Drinking roughly 3 to 6 liters (about 0.8 to 1.6 gallons) of water in a few hours can cause water poisoning in an otherwise healthy adult. The exact amount varies by body size, kidney function, and how quickly you drink, but the key factor is speed: your kidneys can only excrete about 0.8 to 1 liter of water per hour. Anything beyond that starts diluting the sodium in your blood, setting off a dangerous chain of events.
Why Speed Matters More Than Volume
Your body maintains a careful balance of water and sodium. When you drink water faster than your kidneys can process it, the extra water dilutes sodium in your bloodstream. Research suggests that a maximum intake of about 2.6 liters over 3.5 hours can theoretically be excreted without changing blood chemistry. Push significantly past that rate, and sodium levels begin to drop.
In documented cases, a 34-year-old man had multiple seizures and lost consciousness after drinking 6 liters in about 3 hours. In another case, a boy developed prolonged seizures after drinking about 4 liters in 2 hours. These cases illustrate that the danger zone generally starts when intake outpaces the kidneys by a wide margin over a short window.
For context, the recommended total daily fluid intake for healthy adults is about 11.5 cups (2.7 liters) for women and 15.5 cups (3.7 liters) for men, spread across an entire day and including fluid from food. Consuming that much or more in just a couple of hours is where the risk begins.
What Happens Inside Your Body
The condition is technically called hyponatremia, meaning dangerously low blood sodium. When sodium drops, water follows an osmotic gradient into brain cells, causing them to swell. The skull doesn’t expand, so this swelling creates pressure that produces increasingly serious neurological symptoms.
Early signs are easy to dismiss: nausea, muscle cramps, and a general feeling of being “off.” As sodium levels continue to fall, symptoms progress to weakness, confusion, and disorientation. In severe cases, the brain swelling leads to seizures, loss of consciousness, and potentially death. The progression from mild discomfort to a medical emergency can happen within hours.
Who Is Most at Risk
Endurance athletes are one of the most commonly affected groups. Severe water poisoning occurs during or after marathons, triathlons, ultramarathons, and long hikes. The problem became more common after sports guidelines shifted from telling athletes to avoid drinking during exercise to advising them to drink as much as possible. During prolonged physical activity, the body also releases a hormone that reduces urine output, making it even harder to clear excess water.
This same risk applies to military personnel on long operations, recreational hikers, and even participants in less obvious activities like yoga, weightlifting, rowing, and football. Anyone exercising for extended periods and aggressively hydrating is vulnerable.
Several common medications also raise the risk by impairing the body’s ability to excrete water or by triggering inappropriate retention of fluids. These include certain blood pressure medications (thiazide diuretics), common antidepressants (SSRIs and SNRIs), anti-seizure drugs, some pain relievers, and proton pump inhibitors used for acid reflux. If you take any of these, your threshold for water poisoning may be lower than average. Patients on combinations of these drugs face an even higher risk.

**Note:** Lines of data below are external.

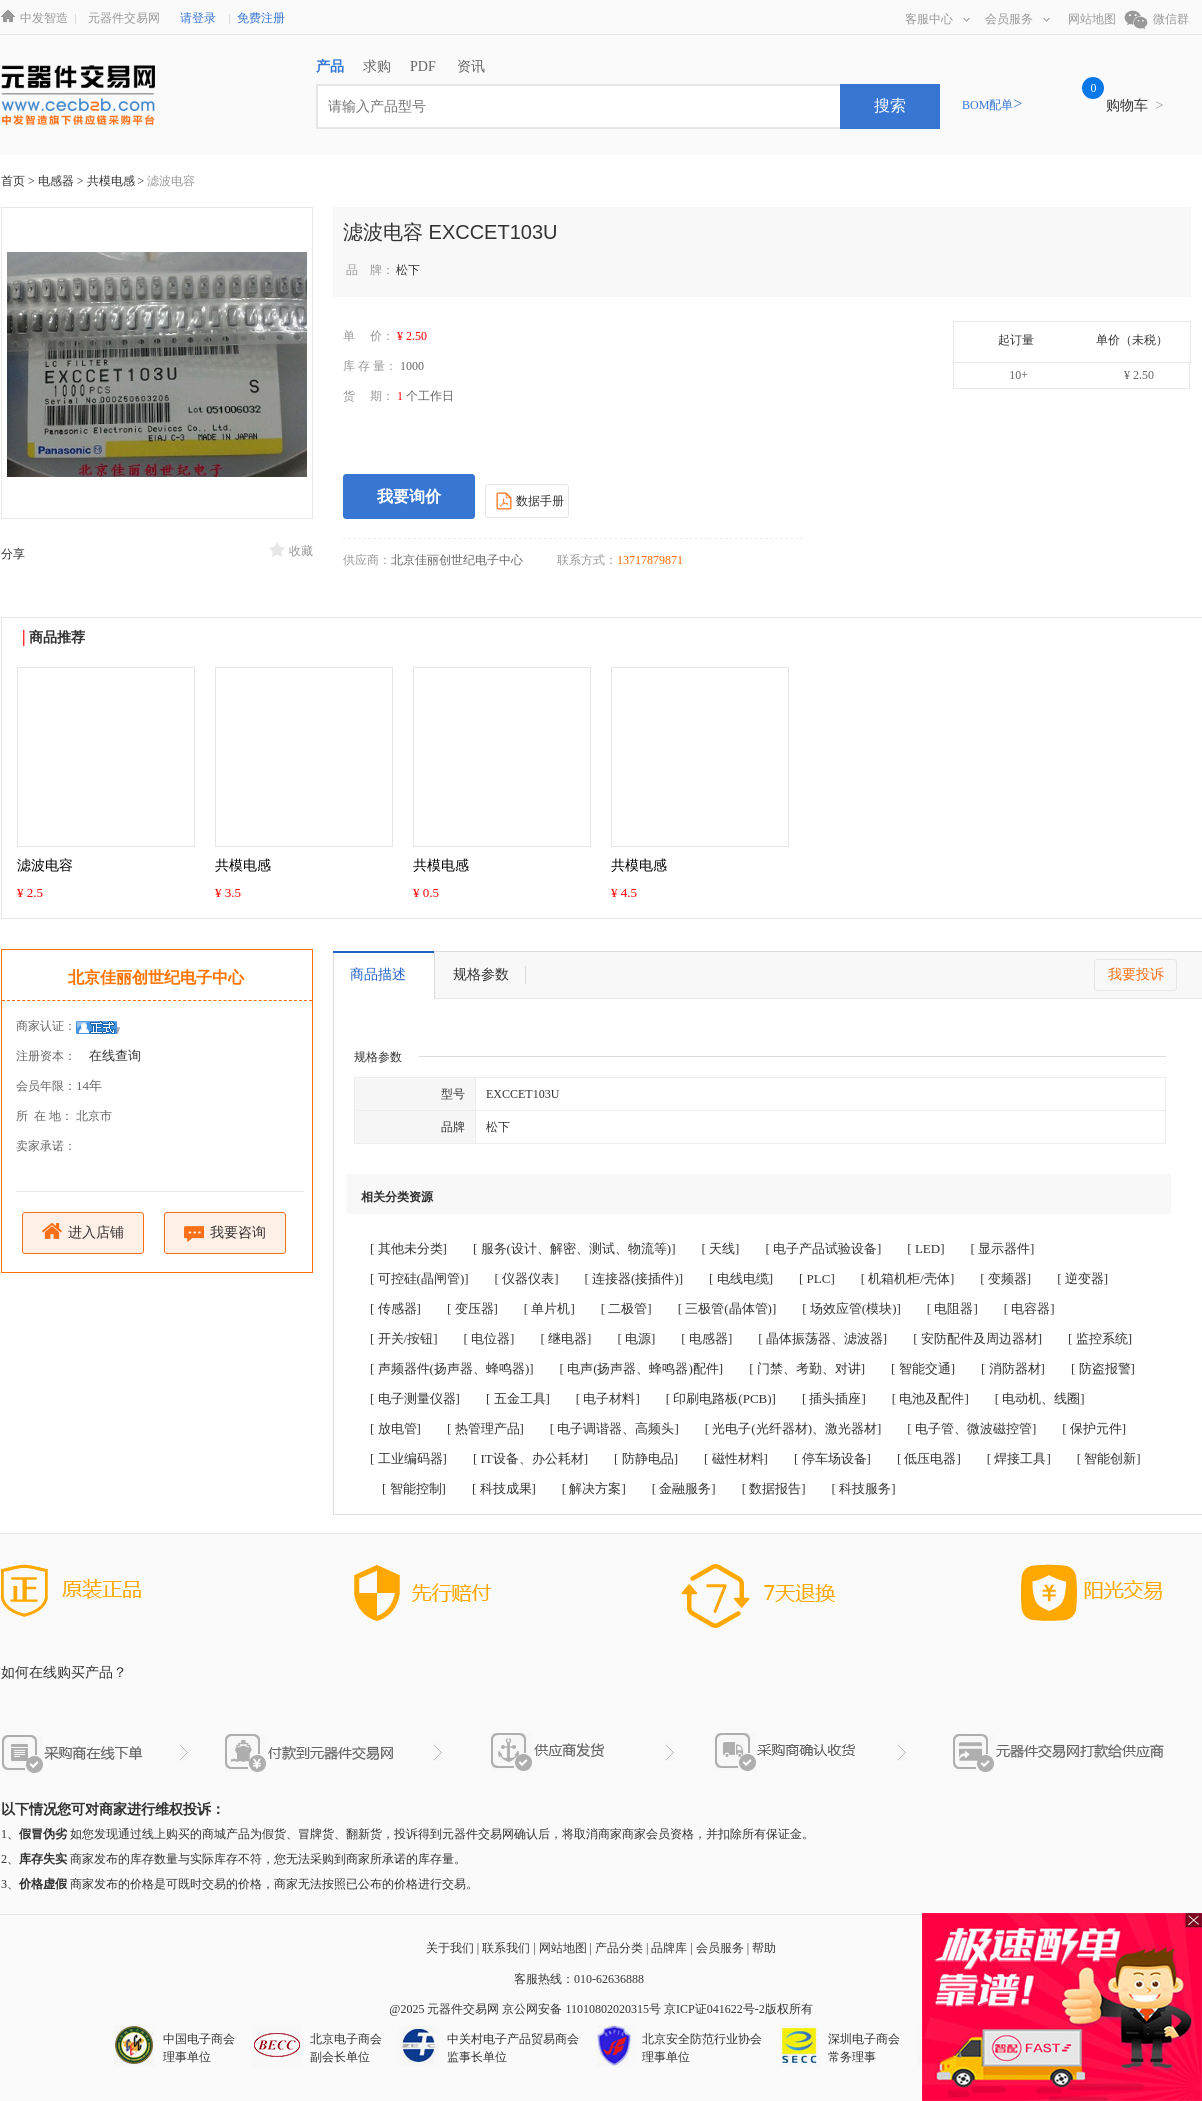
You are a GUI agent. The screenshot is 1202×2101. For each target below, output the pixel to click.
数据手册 (527, 500)
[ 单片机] (549, 1308)
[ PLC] (817, 1278)
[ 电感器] (706, 1338)
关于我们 (450, 1948)
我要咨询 (225, 1233)
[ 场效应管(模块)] (851, 1308)
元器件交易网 (124, 18)
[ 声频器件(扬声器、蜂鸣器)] (452, 1368)
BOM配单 (992, 105)
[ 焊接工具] (1019, 1458)
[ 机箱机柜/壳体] (908, 1278)
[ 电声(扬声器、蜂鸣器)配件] (642, 1368)
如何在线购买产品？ (64, 1672)
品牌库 (669, 1948)
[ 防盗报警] (1103, 1368)
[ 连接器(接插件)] (634, 1278)
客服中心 (937, 19)
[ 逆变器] (1082, 1278)
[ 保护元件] (1094, 1428)
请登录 (198, 18)
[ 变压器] (472, 1308)
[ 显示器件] (1003, 1248)
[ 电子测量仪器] (415, 1398)
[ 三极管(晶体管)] (727, 1308)
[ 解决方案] (594, 1488)
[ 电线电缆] (741, 1278)
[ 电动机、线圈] (1040, 1398)
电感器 (57, 181)
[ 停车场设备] (832, 1458)
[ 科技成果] (504, 1488)
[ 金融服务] (684, 1488)
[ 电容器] (1029, 1308)
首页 (13, 181)
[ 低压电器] (929, 1458)
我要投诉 (1136, 974)
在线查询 (115, 1055)
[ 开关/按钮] (404, 1338)
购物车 (1134, 105)
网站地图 (1092, 19)
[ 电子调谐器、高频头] (614, 1428)
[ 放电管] (395, 1428)
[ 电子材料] (608, 1398)
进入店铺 (83, 1231)
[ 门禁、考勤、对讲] (807, 1368)
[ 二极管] (626, 1308)
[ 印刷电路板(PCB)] (721, 1398)
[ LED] (925, 1248)
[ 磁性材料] (736, 1458)
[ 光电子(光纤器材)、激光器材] (793, 1428)
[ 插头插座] (834, 1398)
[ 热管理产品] (485, 1428)
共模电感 (112, 181)
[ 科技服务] (864, 1488)
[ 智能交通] (923, 1368)
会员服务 (1017, 19)
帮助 (764, 1948)
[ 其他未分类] (408, 1248)
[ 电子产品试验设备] (823, 1248)
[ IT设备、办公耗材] (530, 1458)
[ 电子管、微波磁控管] (971, 1428)
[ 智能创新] (1109, 1458)
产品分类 (619, 1948)
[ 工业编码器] (408, 1458)
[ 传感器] (395, 1308)
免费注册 (261, 18)
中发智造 (44, 18)
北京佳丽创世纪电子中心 (156, 977)
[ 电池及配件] (930, 1398)
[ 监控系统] (1100, 1338)
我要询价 (409, 496)
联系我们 (506, 1948)
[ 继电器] (565, 1338)
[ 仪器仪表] (527, 1278)
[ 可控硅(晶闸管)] (419, 1278)
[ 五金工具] (518, 1398)
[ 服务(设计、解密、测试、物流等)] (574, 1248)
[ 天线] (721, 1248)
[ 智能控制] (414, 1488)
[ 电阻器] (952, 1308)
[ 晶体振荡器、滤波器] (822, 1338)
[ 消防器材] (1013, 1368)
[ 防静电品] (646, 1458)
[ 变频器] (1005, 1278)
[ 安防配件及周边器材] (977, 1338)
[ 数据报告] (774, 1488)
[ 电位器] (489, 1338)
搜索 (890, 105)
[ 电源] (636, 1338)
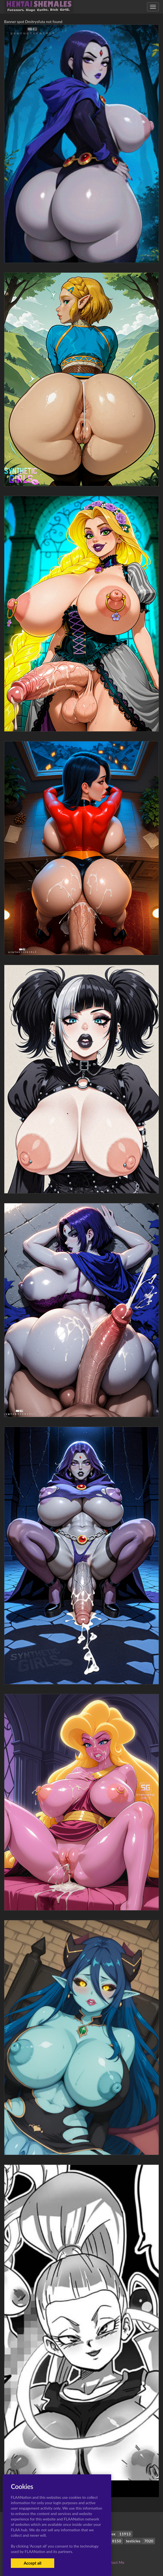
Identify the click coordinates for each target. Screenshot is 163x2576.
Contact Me (114, 2562)
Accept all (32, 2563)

Body size plays an obvious role too. Children and smaller adults reach dangerous dilution levels with less water. Three children who were forced to drink over 6 liters each all developed seizures and brain swelling and died.
How Water Poisoning Is Treated
Treatment in a hospital focuses on carefully raising sodium levels back to normal. This has to be done slowly, because correcting sodium too fast can cause a separate and equally dangerous condition where the protective coating on nerve cells in the brain breaks down. Doctors typically aim to raise sodium no more than 10 to 12 units in the first 24 hours.
For someone with mild symptoms, simply stopping water intake and allowing the kidneys to catch up may be enough. Severe cases with seizures or altered consciousness require emergency intervention. Recovery depends on how low sodium dropped and how long the brain was swollen. Some people recover fully; others sustain lasting neurological damage.
Practical Guidelines for Safe Hydration
There is no reason to force large volumes of water in a short time. Sip throughout the day rather than gulping large amounts at once. During exercise, drink when you’re thirsty rather than following a rigid schedule. Thirst is a reliable signal for most healthy people.
If you’re doing endurance exercise lasting more than an hour, consider drinks that contain electrolytes rather than plain water. This helps maintain sodium balance even if you drink generously. Watch for early warning signs during or after heavy water intake: if you feel nauseous, bloated, or confused after drinking a lot of water, stop drinking and seek medical attention if symptoms worsen.
A reasonable upper limit during exercise is roughly 0.4 to 0.8 liters per hour, adjusted for heat, sweat rate, and body size. Staying within that range keeps intake well below what your kidneys can handle.